What is more common is that they become paralyzed by the prospect of handling the dough. Or perhaps they fear their new wealth will alienate old friends. Goldbart recalls a husband and wife who sold their business and seemed oddly reluctant to make any decisions. Turned out, “She was concerned about destroying the social fabric of their relationships with friends and the community,” he says. After she was able to discuss her concerns, they found it easier to come up with a plan.
Guilt surrounding newfound wealth can be another frequent complicating factor. Clients sometimes feel unworthy of their windfall, even if they worked hard to get it — a syndrome Goldbart compares to survivor guilt. Or, the clients might find themselves guilt-tripped by family members who want a piece of the action. This is particularly true if the sale involved a family business. Smith recalls the case of one of six siblings who took over and worked alone in his father's automotive supply company. After about five years, he sold it for about $22 million, and the rest of the clan promptly started clamoring for what they thought should be their share of the money. “We talked and made sure he didn't do anything out of guilt, but out of a more-reasoned analysis,” says Smith. The client ended up helping out two siblings who were having financial difficulties and helped to pay for their children's college tuition.
The best approach, business experts agree, is to avoid rushing into momentous decisions. Advisors should have a long conversation with the client about what the new money means and what he sees himself doing in the future. It's best to have this discussion before the money changes hands. Go over expenses and plans, and test different interest rates and lifestyles to see how they would affect the nest egg. But also talk about not taking any significant action for six months.
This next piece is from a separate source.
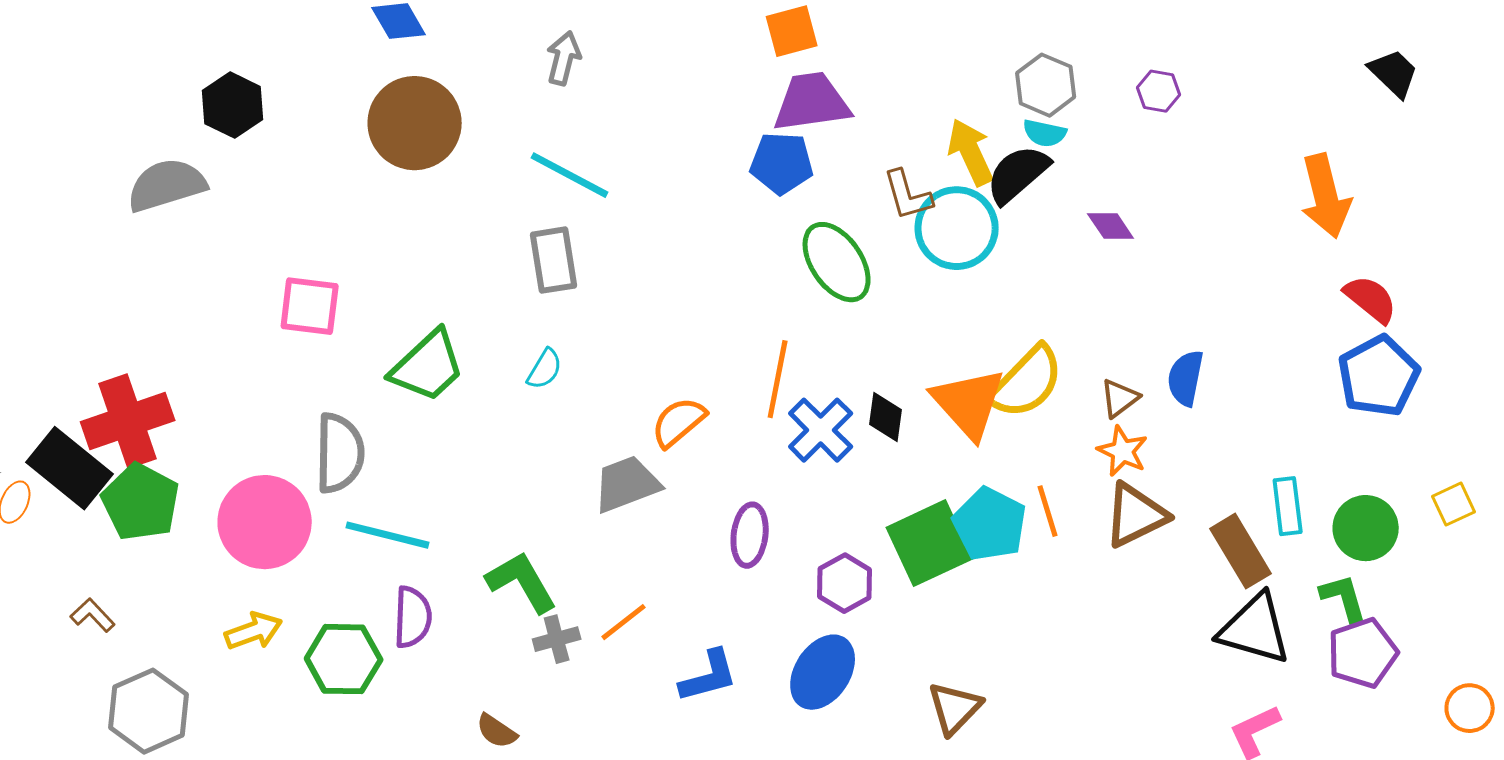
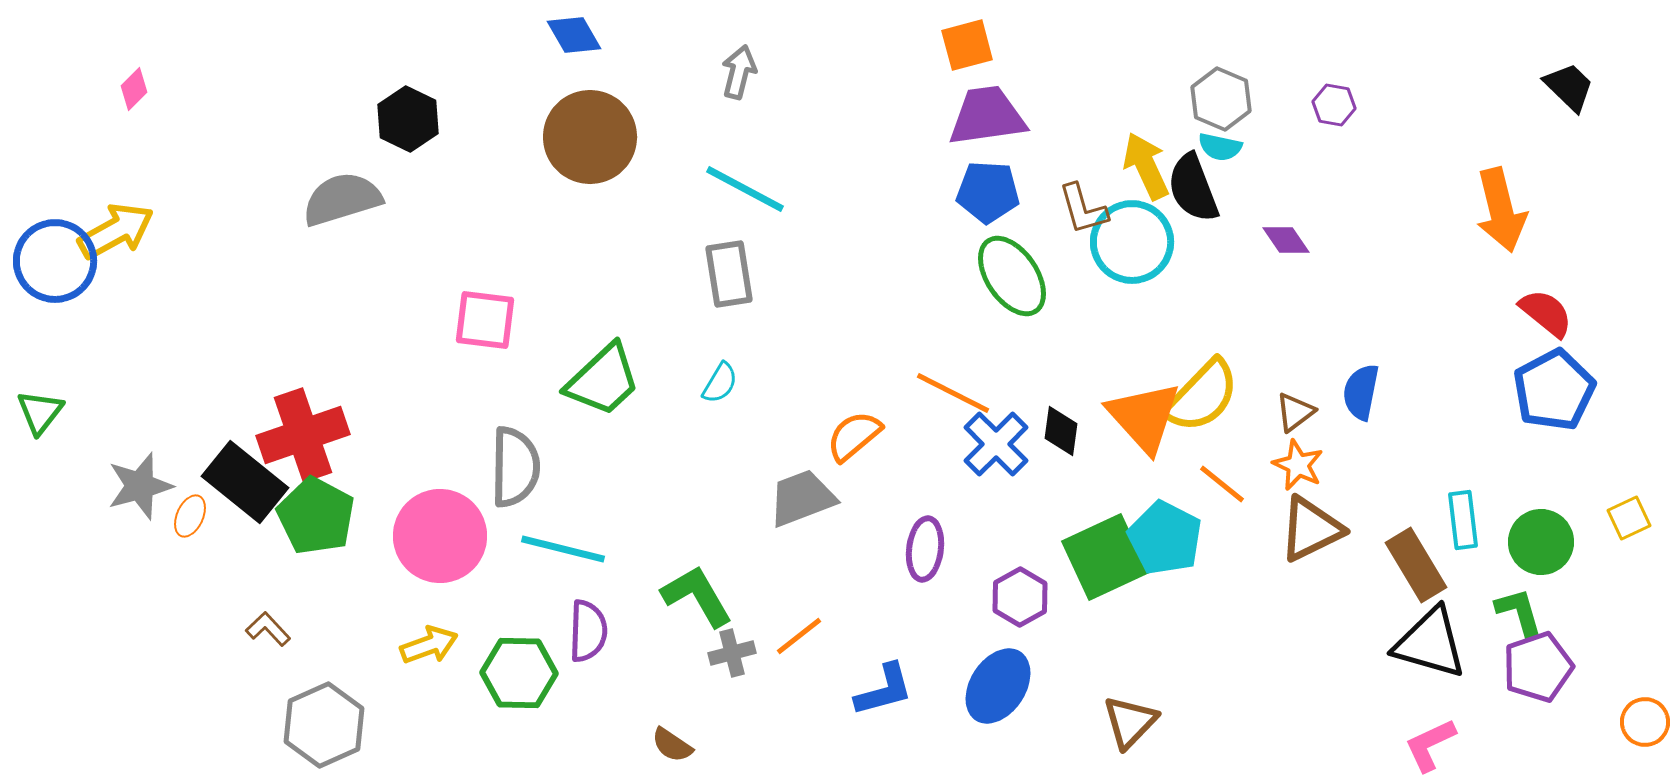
blue pentagon: (782, 163) -> (988, 192), moved
black semicircle: (1018, 174) -> (1193, 188), turned -70
orange line: (778, 379) -> (953, 393), turned -74
orange line: (1048, 511) -> (1222, 484), moved, turned -34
“You need to stop the action until you speak to them about their hopes and dreams,” says Goldbart. “If you offer too much advice, you overwhelm them.” Be prepared to invest a lot of upfront time in the process. Murphy, who sold the furniture company, met with her financial advisor perhaps four times in a year to discuss her plans and tinker with her investment portfolio.
BUDGET: LOVE IT
The process of hammering out a budget is especially important, since clients often don't wind up with as much money as they thought they would. The small businessmen among them might have had many previous expenses — cars, entertainment, benefits — paid for by the company. And taxes inevitably subtract a sizeable chunk from their take. Susan Bradley, co-founder of the Sudden Money Institute in Palm Beach Gardens, Fla., and, until recently, a financial advisor, recalls a couple in their 50s who sold a financial services business for $5 million, only to discover it wasn't enough to pay for “their dream lifestyle,” she says. They ultimately bought a condo in a golf community, but one that was less top-of-the-line than what they had wanted.
When handled correctly, a budget helps an advisor handle the inevitable client freak out. When the paycheck suddenly disappears and the reality of having to rely on the lump sum of money hits home, many clients enter a state of near-hysteria. Murphy remembers calling her advisor in a panic soon after the sale of her company. She and her advisor came up with a monthly budget and how much income she needed and then set up a system in which money from her brokerage account was deposited in a checking account every month. The arrangement settled her down.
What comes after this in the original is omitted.